6 - BRAQUAGE
Lecteur, attention, nous repartons aujourd'hui vers un authentique mot arabe. Ecrivons le en phonétique : brakaj'. Il se prononce en roulant le r, à la tunisienne, et en haussant le sourcil d'effroi : « Il parait qu'hier, dans telle ville, il y a encore eu un brakaj' ». « Tu ne sais pas ce qui est arrivé à mon cousin Hakim, sur l'autoroute ? Il a subi un brakaj' !!! ». Horreur de l'interlocuteur, soupir de l'assistance. Depuis la Révolution, on n'entend que lui. On peut parler avec n'importe qui, dans la rue, à l'hôtel, au café, on est sûr de le croiser au moins une fois. Au début, ça fait peur. La Tunisie est elle donc à feu et à sang ? Des gangs armés ont-ils pris le pouvoir ? On comprend ensuite qu'il ne faut pas se faire abuser par les cousinages linguistiques. Un brakaj', cela peut être, comme en français, une attaque de banque à main armée – mais cela n'arrive que de façon rarissime. Cela peut être plutôt un vol de téléphone portable ou une tentative d'effraction pour piquer un autoradio dans une voiture, bref, le genre de choses auxquels un européen ne prête même plus attention.

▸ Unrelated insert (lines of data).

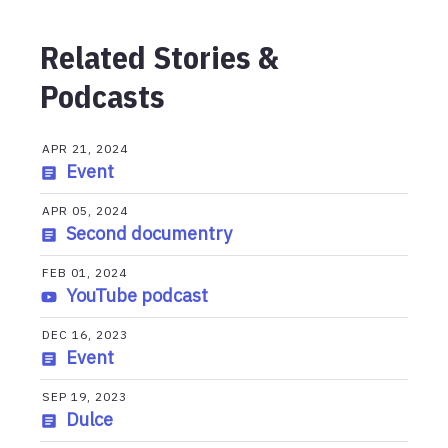
Related Stories &
Podcasts
APR 21, 2024
Event
APR 05, 2024
Second documentry
FEB 01, 2024
YouTube podcast
DEC 16, 2023
Event
SEP 19, 2023
Dulce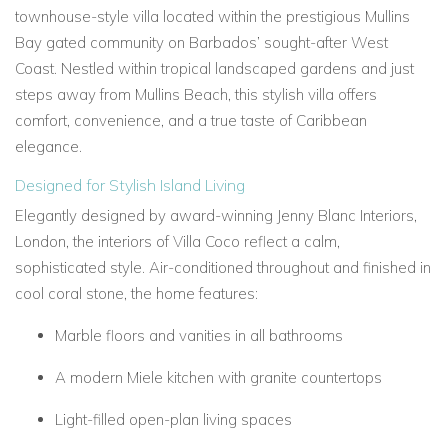
townhouse-style villa located within the prestigious Mullins
Bay gated community on Barbados’ sought-after West
Coast. Nestled within tropical landscaped gardens and just
steps away from Mullins Beach, this stylish villa offers
comfort, convenience, and a true taste of Caribbean
elegance.
Designed for Stylish Island Living
Elegantly designed by award-winning Jenny Blanc Interiors,
London, the interiors of Villa Coco reflect a calm,
sophisticated style. Air-conditioned throughout and finished in
cool coral stone, the home features:
Marble floors and vanities in all bathrooms
A modern Miele kitchen with granite countertops
Light-filled open-plan living spaces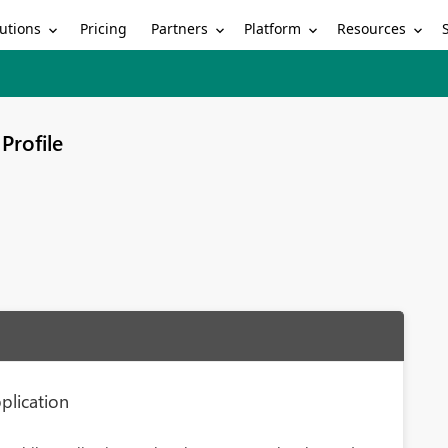
utions
Partners
Platform
Resources
Pricing
Profile
plication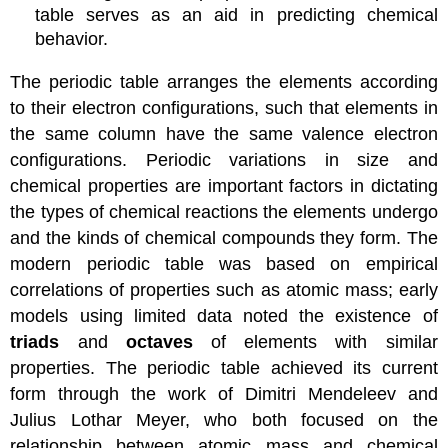
table serves as an aid in predicting chemical
behavior.
The periodic table arranges the elements according
to their electron configurations, such that elements in
the same column have the same valence electron
configurations. Periodic variations in size and
chemical properties are important factors in dictating
the types of chemical reactions the elements undergo
and the kinds of chemical compounds they form. The
modern periodic table was based on empirical
correlations of properties such as atomic mass; early
models using limited data noted the existence of
triads
and
octaves
of elements with similar
properties. The periodic table achieved its current
form through the work of Dimitri Mendeleev and
Julius Lothar Meyer, who both focused on the
relationship between atomic mass and chemical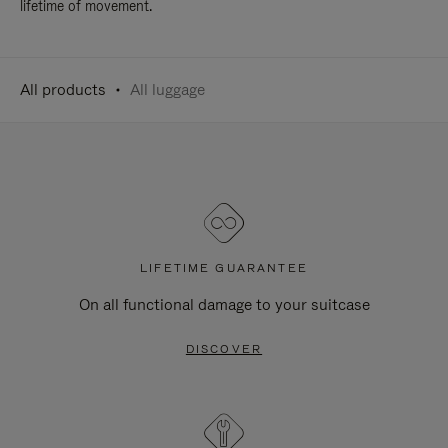
lifetime of movement.
All products
All luggage
LIFETIME GUARANTEE
On all functional damage to your suitcase
DISCOVER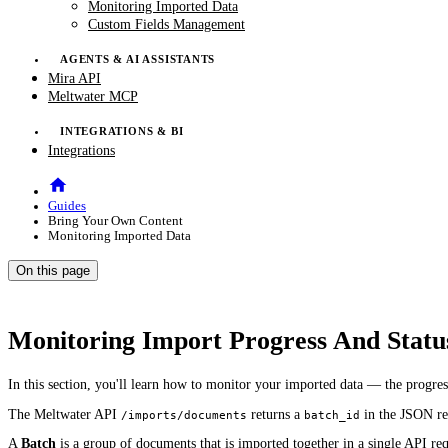
Monitoring Imported Data
Custom Fields Management
AGENTS & AI ASSISTANTS
Mira API
Meltwater MCP
INTEGRATIONS & BI
Integrations
Guides
Bring Your Own Content
Monitoring Imported Data
On this page
Monitoring Import Progress And Statu
In this section, you'll learn how to monitor your imported data — the progre
The Meltwater API
returns a
in the JSON re
/imports/documents
batch_id
A
Batch
is a group of documents that is imported together in a single API req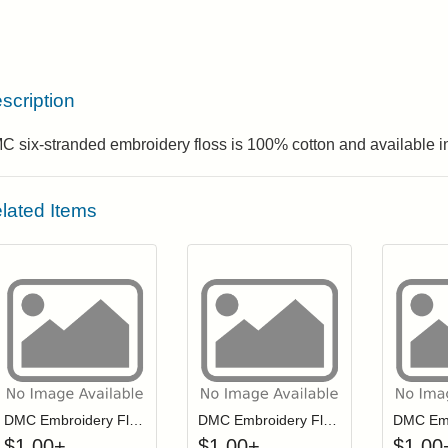
scription
 six-stranded embroidery floss is 100% cotton and available in
lated Items
Click to add to cart from detail page
Click to add to
Login to add items to your wishlist
Login to add items to your wis
L
DMC Embroidery Floss - 0152
DMC Embroidery Floss - 0334
$
1.00
+
$
1.00
+
$
1.00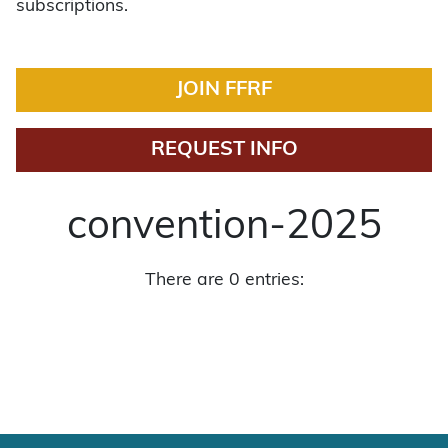
subscriptions.
JOIN FFRF
REQUEST INFO
convention-2025
There are 0 entries: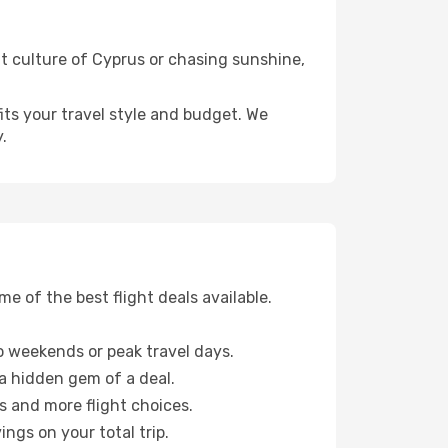
nt culture of Cyprus or chasing sunshine,
fits your travel style and budget. We
.
 of the best flight deals available.
 weekends or peak travel days.
 a hidden gem of a deal.
s and more flight choices.
ngs on your total trip.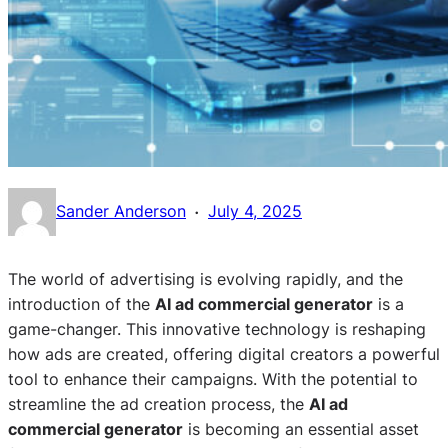
·
Sander Anderson
July 4, 2025
The world of advertising is evolving rapidly, and the
introduction of the
AI ad commercial generator
is a
game-changer. This innovative technology is reshaping
how ads are created, offering digital creators a powerful
tool to enhance their campaigns. With the potential to
streamline the ad creation process, the
AI ad
commercial generator
is becoming an essential asset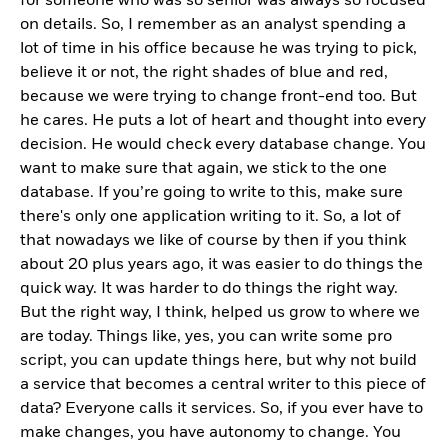
for someone who was so senior was always so focused
on details. So, I remember as an analyst spending a
lot of time in his office because he was trying to pick,
believe it or not, the right shades of blue and red,
because we were trying to change front-end too. But
he cares. He puts a lot of heart and thought into every
decision. He would check every database change. You
want to make sure that again, we stick to the one
database. If you’re going to write to this, make sure
there's only one application writing to it. So, a lot of
that nowadays we like of course by then if you think
about 20 plus years ago, it was easier to do things the
quick way. It was harder to do things the right way.
But the right way, I think, helped us grow to where we
are today. Things like, yes, you can write some pro
script, you can update things here, but why not build
a service that becomes a central writer to this piece of
data? Everyone calls it services. So, if you ever have to
make changes, you have autonomy to change. You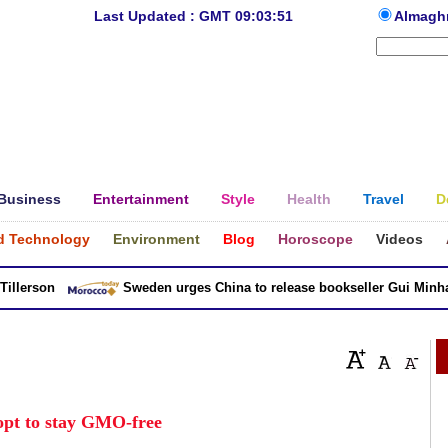
Last Updated : GMT 09:03:51
Almagh
Business
Entertainment
Style
Health
Travel
D
d Technology
Environment
Blog
Horoscope
Videos
erson
Sweden urges China to release bookseller Gui Minhai
opt to stay GMO-free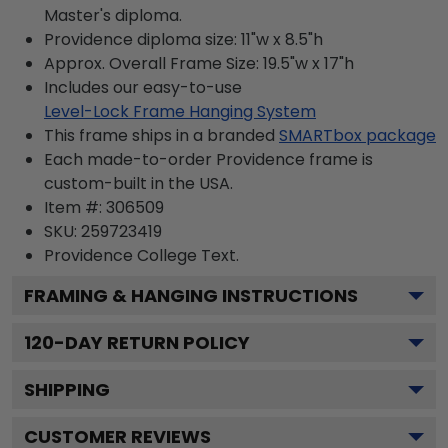
Master's diploma.
Providence diploma size: 11"w x 8.5"h
Approx. Overall Frame Size: 19.5"w x 17"h
Includes our easy-to-use
Level-Lock Frame Hanging System
This frame ships in a branded
SMARTbox package
Each made-to-order Providence frame is
custom-built in the USA.
Item #:
306509
SKU:
259723419
Providence College
Text.
FRAMING & HANGING INSTRUCTIONS
120
-DAY RETURN POLICY
SHIPPING
CUSTOMER REVIEWS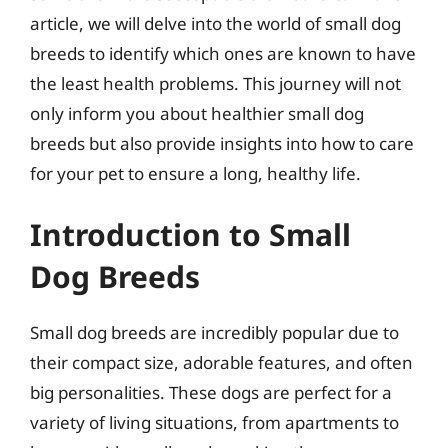
article, we will delve into the world of small dog
breeds to identify which ones are known to have
the least health problems. This journey will not
only inform you about healthier small dog
breeds but also provide insights into how to care
for your pet to ensure a long, healthy life.
Introduction to Small
Dog Breeds
Small dog breeds are incredibly popular due to
their compact size, adorable features, and often
big personalities. These dogs are perfect for a
variety of living situations, from apartments to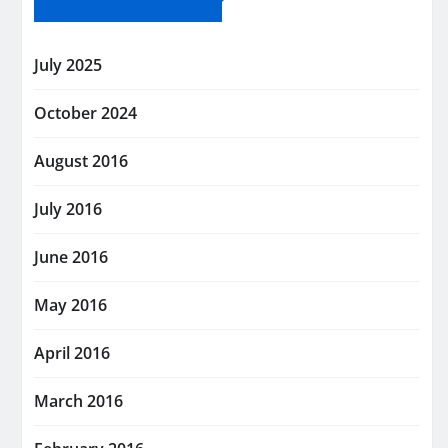
July 2025
October 2024
August 2016
July 2016
June 2016
May 2016
April 2016
March 2016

Seulement ces choses, si banales de notre côté de la méditerranée, sont nouvelles là -bas. Du temps de Ben Ali, le vol, comme on le sait maintenant, était pratiqué à très grande échelle, mais il fonctionnait, si l'on ose écrire, sous le régime d'un monopole d'Etat, entièrement géré par la famille du tyran. Et l'insécurité et la violence étaient terribles, barbares, sanglantes, mais elles étaient quasi-uniquement circonscrites à l'intérieur des commissariats ou, pire encore, aux locaux du sinistre ministère de l'Intérieur du bout de l'avenue Bourguiba, à Tunis, devant lequel on ne passait qu'en tremblant. Dans les rues, vu le nombre de flics qui y patrouillaient en permanence, le point est sûr, l'ordre régnait.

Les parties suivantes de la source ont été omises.